There was heterogeneity in this study. For the diagnostic accuracy in different LIS, the I2 of all LIS and 72 LIS were 59.6 and 92.2 in specificity, respectively. The reasons may be connected with different diseases, territory, and basic characteristic information. For the summary diagnostic accuracy in all studies, there was also heterogeneity in sensitivity and specificity. It is possible that it was related to demographic characteristics, such as probe types, probe frequency, number of LIS, disease duration, and reproducibility between operators.
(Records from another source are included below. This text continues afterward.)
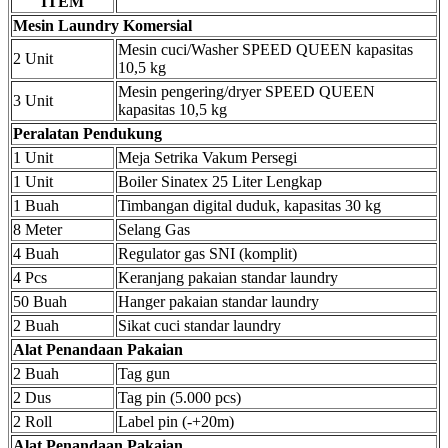
ITEM
Mesin Laundry Komersial
Mesin cuci/Washer SPEED QUEEN kapasitas
2 Unit
10,5 kg
Mesin pengering/dryer SPEED QUEEN
3 Unit
kapasitas 10,5 kg
Peralatan Pendukung
1 Unit
Meja Setrika Vakum Persegi
1 Unit
Boiler Sinatex 25 Liter Lengkap
1 Buah
Timbangan digital duduk, kapasitas 30 kg
8 Meter
Selang Gas
4 Buah
Regulator gas SNI (komplit)
4 Pcs
Keranjang pakaian standar laundry
50 Buah
Hanger pakaian standar laundry
2 Buah
Sikat cuci standar laundry
Alat Penandaan Pakaian
2 Buah
Tag gun
2 Dus
Tag pin (5.000 pcs)
2 Roll
Label pin (-+20m)
Alat Penandaan Pakaian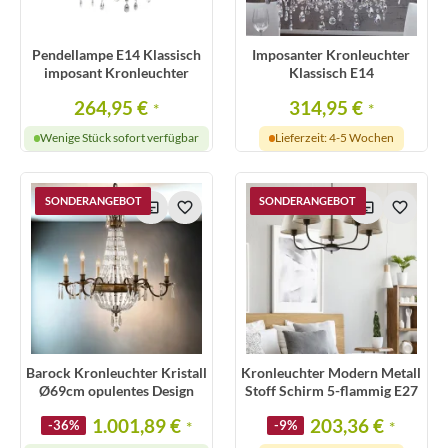
Pendellampe E14 Klassisch
Imposanter Kronleuchter
imposant Kronleuchter
Klassisch E14
264,95 €
314,95 €
*
*
Wenige Stück sofort verfügbar
Lieferzeit: 4-5 Wochen
SONDERANGEBOT
SONDERANGEBOT
Barock Kronleuchter Kristall
Kronleuchter Modern Metall
Ø69cm opulentes Design
Stoff Schirm 5-flammig E27
1.001,89 €
203,36 €
-36%
*
-9%
*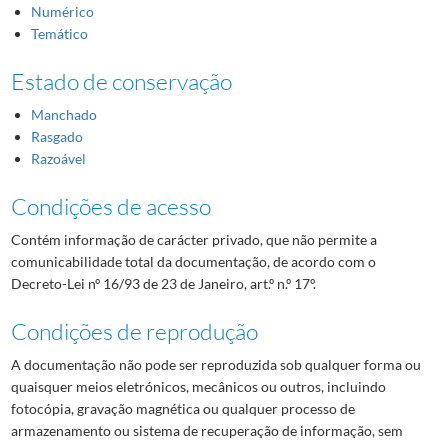
Numérico
Temático
Estado de conservação
Manchado
Rasgado
Razoável
Condições de acesso
Contém informação de carácter privado, que não permite a
comunicabilidade total da documentação, de acordo com o
Decreto-Lei nº 16/93 de 23 de Janeiro, art.º n.º 17º.
Condições de reprodução
A documentação não pode ser reproduzida sob qualquer forma ou
quaisquer meios eletrónicos, mecânicos ou outros, incluindo
fotocópia, gravação magnética ou qualquer processo de
armazenamento ou sistema de recuperação de informação, sem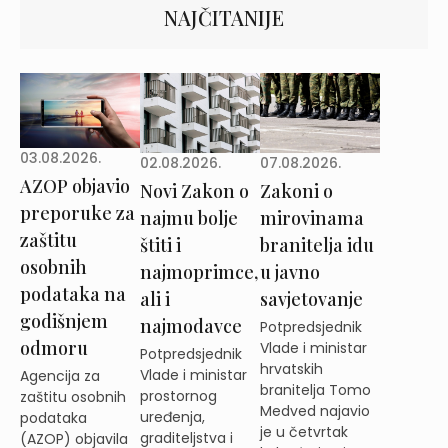
NAJČITANIJE
03.08.2026.
02.08.2026.
07.08.2026.
AZOP objavio
Novi Zakon o
Zakoni o
preporuke za
najmu bolje
mirovinama
zaštitu
štiti i
branitelja idu
osobnih
najmoprimce,
u javno
podataka na
ali i
savjetovanje
godišnjem
najmodavce
Potpredsjednik
odmoru
Vlade i ministar
Potpredsjednik
hrvatskih
Vlade i ministar
Agencija za
branitelja Tomo
prostornog
zaštitu osobnih
Medved najavio
uređenja,
podataka
je u četvrtak
graditeljstva i
(AZOP) objavila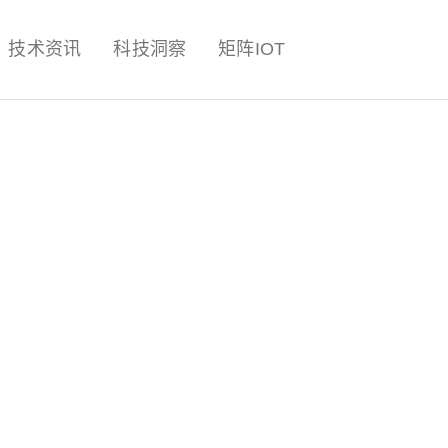
量子,计算,AI,人工智能,机器人,
技术资讯
科技洞察
矩阵IOT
Our meta-analysis had some limitations. First, the search strategy was restricted to studies in the English language. So, certain studies were missing. Second, there was no uniform standard set of criteria for ILD diagnosis by LUS. The result of sensitivity and specificity showed considerable variation. The sensitivity of our study was from 73.6 to 100%, and specificity was from 50 to 100%. The pooled data produced a more reliable result and decreased the variation. The study quality was evaluated using the tool of QUADAS. The quality of some studies was low, which would have an impact on our results. Third, there was heterogeneity among the articles, but we performed subgroup analysis, to find the possible reasons. Fourth, the number of studies was small; thus, there was not enough data to prove the diagnostic accuracy.

Conclusions

We found a modified and simplified method of LUS, by scanning 14 LIS in a short time, which had a very high sensitivity and specificity. This LUS method may be a good choice for the assessment of ILD in patients with CTD. However, our data had some limitations, and more evidence is needed.